Related Work & Insights¶
- vs. DHC: DHC employs dynamic hybrid curriculum learning to address semi-supervised imbalance; SCDL-DHC improves upon it by 3%+ in DSC with larger gains on tail classes.
- vs. GA-MagicNet/GA-CPS: The GA series uses geometry-aware augmentation to handle imbalance; SCDL provides an orthogonal distribution-level solution that can be stacked with these approaches.

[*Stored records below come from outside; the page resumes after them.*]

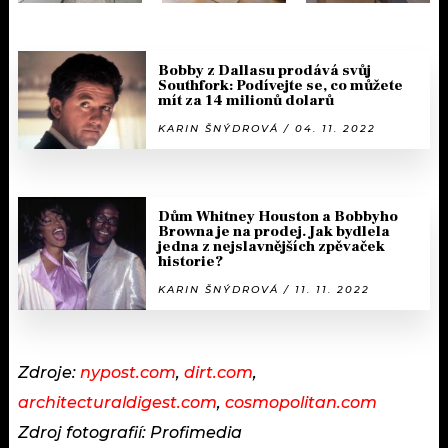
Bobby z Dallasu prodává svůj
Southfork: Podívejte se, co můžete
mít za 14 milionů dolarů
KARIN ŠNÝDROVÁ / 04. 11. 2022
Dům Whitney Houston a Bobbyho
Browna je na prodej. Jak bydlela
jedna z nejslavnějších zpěvaček
historie?
KARIN ŠNÝDROVÁ / 11. 11. 2022
Zdroje:
nypost.com
,
dirt.com
,
architecturaldigest.com
,
cosmopolitan.com
Zdroj fotografií: Profimedia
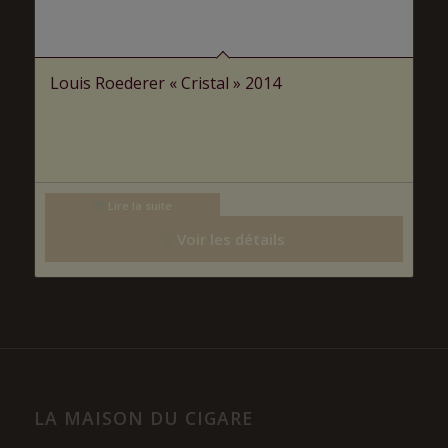
Louis Roederer « Cristal » 2014
Lire la suite
Voir les détails
LA MAISON DU CIGARE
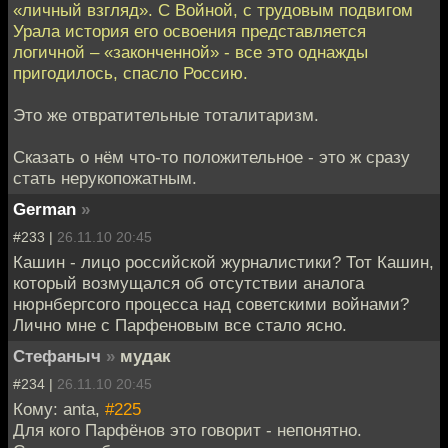
«личный взгляд». С Войной, с трудовым подвигом
Урала история его освоения представляется
логичной – «законченной» - все это однажды
пригодилось, спасло Россию.
Это же отвратительные тоталитаризм.
Сказать о нём что-то положительное - это ж сразу
стать нерукопожатным.
German
»
#233 |
26.11.10 20:45
Кашин - лицо российской журналистики? Тот Кашин,
который возмущался об отсутствии аналога
нюрнбергсого процесса над советскими войнами?
Лично мне с Парфеновым все стало ясно.
Стефаныч
»
мудак
#234 |
26.11.10 20:45
Кому: anta,
#225
Для кого Парфёнов это говорит - непонятно.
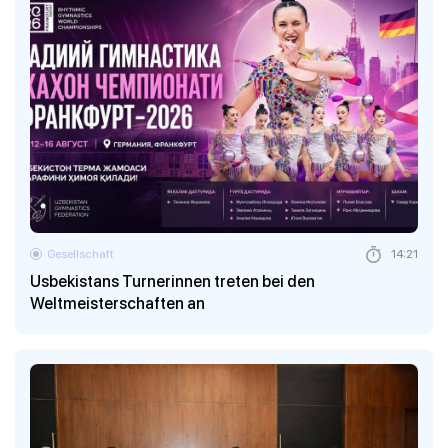
Gesellschaft
14:21
Usbekistans Turnerinnen treten bei den
Weltmeisterschaften an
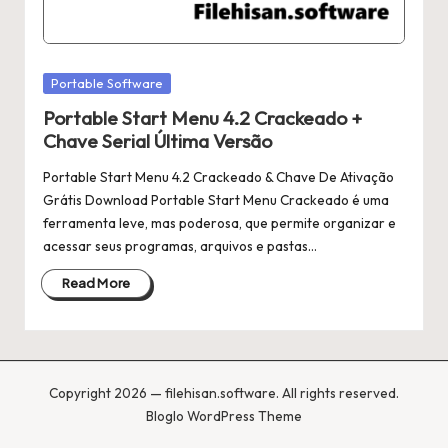
Posted
Portable Software
in
Portable Start Menu 4.2 Crackeado +
Chave Serial Última Versão
Portable Start Menu 4.2 Crackeado & Chave De Ativação
Grátis Download Portable Start Menu Crackeado é uma
ferramenta leve, mas poderosa, que permite organizar e
acessar seus programas, arquivos e pastas…
Read More
Copyright 2026 — filehisan.software. All rights reserved.
Bloglo WordPress Theme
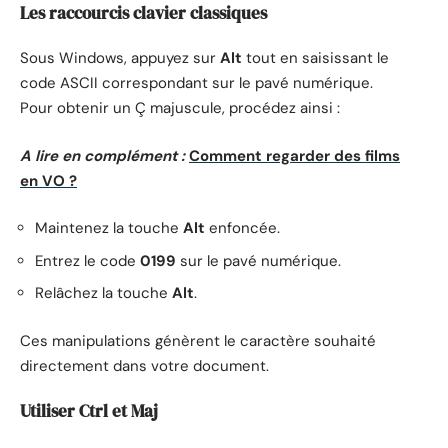
Les raccourcis clavier classiques
Sous Windows, appuyez sur
Alt
tout en saisissant le
code ASCII correspondant sur le pavé numérique.
Pour obtenir un Ç majuscule, procédez ainsi :
A lire en complément :
Comment regarder des films
en VO ?
Maintenez la touche
Alt
enfoncée.
Entrez le code
0199
sur le pavé numérique.
Relâchez la touche
Alt
.
Ces manipulations génèrent le caractère souhaité
directement dans votre document.
Utiliser Ctrl et Maj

- vs. CLD: CLD applies contrastive distribution learning but primarily operates at the output layer; SCDL directly constrains class-conditional distributions in the embedding space.
Rating¶
- Novelty: ⭐⭐⭐⭐ Bidirectional alignment of class proxy distributions combined with semantic anchor constraints is a novel combination.
- Experimental Thoroughness: ⭐⭐⭐⭐ Systematic validation across two datasets and four baseline methods, though non-CT modalities are absent.
- Writing Quality: ⭐⭐⭐⭐ Problem formulation is clear; the three-level bias analysis (supervision / representation / distribution) is thorough.
- Value: ⭐⭐⭐⭐ The plug-and-play module offers direct practical value to the semi-supervised medical segmentation community.